Bu girişi, AKP’nin “sansür yasasını” anlamlandırmak amacıyla yaptım. Zira karşımızda basitçe gerçekleri görünmez kılacak bir sansür yasası yok. Özel hedefi gerçekleri eğip bükmek, iktidar yanlısı bir hakikat rejimi kurmak olan bir yasa var.

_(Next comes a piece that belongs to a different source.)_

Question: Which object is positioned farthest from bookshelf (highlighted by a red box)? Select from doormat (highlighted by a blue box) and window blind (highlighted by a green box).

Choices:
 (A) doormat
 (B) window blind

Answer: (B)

AKP, iktidarının yarattığı ve artık taşınamaz gale gelen çelişkilerin üstünü, tüm topluma yönelik tutuklama tehdidiyle örtmeye çalışıyor. Gerçekliğin hakikate dönüşü sürecine, “dezenformasyon” kavramıyla ipotek koymaya çalışıyor. Buna göre, hükümetin zayıflıklarını, suçlarını, yolsuzluklarını vb. ortaya koyan her türlü bilgi “dezenformasyon”dur, bunları yaymak da suçtur. Oysa aynı yasaya göre muhalefeti hedefleyen her türlü dezenformasyon ise serbest bırakılmıştır. Zira bunlar, her ne kadar dezenformasyon olsalar da “milli güvenliği tehdit” etmedikleri için suç sayılmazlar! Oysa “Türkiye= AKP= Erdoğan” olduğuna göre; iktidarı rahatsız eden her türlü bilgi, “ulusal güvenliğe tehdit”tir ve böylece suçtur.

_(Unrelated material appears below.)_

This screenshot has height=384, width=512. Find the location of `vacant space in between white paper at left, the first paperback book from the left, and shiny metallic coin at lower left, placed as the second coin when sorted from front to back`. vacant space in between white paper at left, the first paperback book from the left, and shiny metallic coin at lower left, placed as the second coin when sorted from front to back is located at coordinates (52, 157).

Örneğin; Amasra’da kömür madeninde grizu patlaması olur olmaz daha içeride kaç işçi kaldığı bile bilinmezken, “İletişim Başkanlığı” hemen bir açıklama yapıp, resmi açıklamalar dışında hiçbir bilgiye itibar edilmemesini buyurdu. Emniyet de madende işlenen iş cinayetiyle değil, bu yöndeki sosyal medya paylaşımlarıyla ilgili hızlıca soruşturma başlattı! Kurulmak istenen hakikat rejimi ortadadır. Her türlü sorgulama, tartışma daha kaynağında kesilmeye çalışılıyor.
Oysa Amasra’da patlayan aslında AKP’nin sözde ekonomi modelinin ta kendisidir. Bu model, mevcut işletmelerin, çalışma saatleri artırılarak en üst kapasitede çalıştırılmasını öngörüyordu: “Yeter ki çarklar dönsün”! O Çarkların arasında ezilen işçilerin sesini kimse duymuyordu. Azami ihracat için azami enerjiye bunun için de azami kömüre ihtiyaç vardı.
Sayıştay raporlarında yer alan uyarılara kulak asan olmadı. Önlemler alınmadı. Bunun için sermaye harcanmadı. Amasra patlaması göz göre göre geldi. O yüzden de bir “iş kazası” değildir. Kader hiç değildir. Amasra maden katliamı, AKP’nin elinde devlet işletmelerinin de aşırı kar hırsıyla işletildiğinin, dolayısıyla devlet işletmelerinde de işçilerin can güvenliğinin kalmadığının en somut göstergesi oldu.
Soma maden katliamında, özel sektör ve “rödovans” (taşeron) sistemi suçlanmıştı. Devletin neden bu madeni bizzat işletmek yerine özel sektöre kiraladığı sorgulanmıştı. Oysa Amasra TTK işletmesinde görüyoruz ki, AKP’nin “yeni model”inde, devlet kapitalizmi ile özel sektör kapitalizmi arasındaki farklar kapanmaya yüz tutmuştur.
İşte, Amasra madenindeki grizu patlaması, bir gerçeklik olarak oradadır. İktidar bu gerçeğin üzerine kendi hakikatini giydiriyor. “Tedbirlerde eksik yoktu, kader böyleymiş” diyor. Kendi hakikatini devasa bir “Havuz Medyası” teşkilatıyla; yetmiyor RTÜK ve Basın İlan Kurumu’yla; o da yetmiyor binlerce personelli “İletişim Başkanlığı”yla halka dayatıyor. Bütün bunlar da yetmeyince, devreye kötü ünlü “29. Madde” giriyor. Açıkçası bu yasa, iktidarın gücünün değil, güçsüzlüğünün ürünüdür.
Hakikat mücadeleniz, daim olsun… Hiçbir sansür yasası, toplumun gerçeklere erişmesini ve onları yorumlayıp bilince çıkarmasını engelleyememiştir.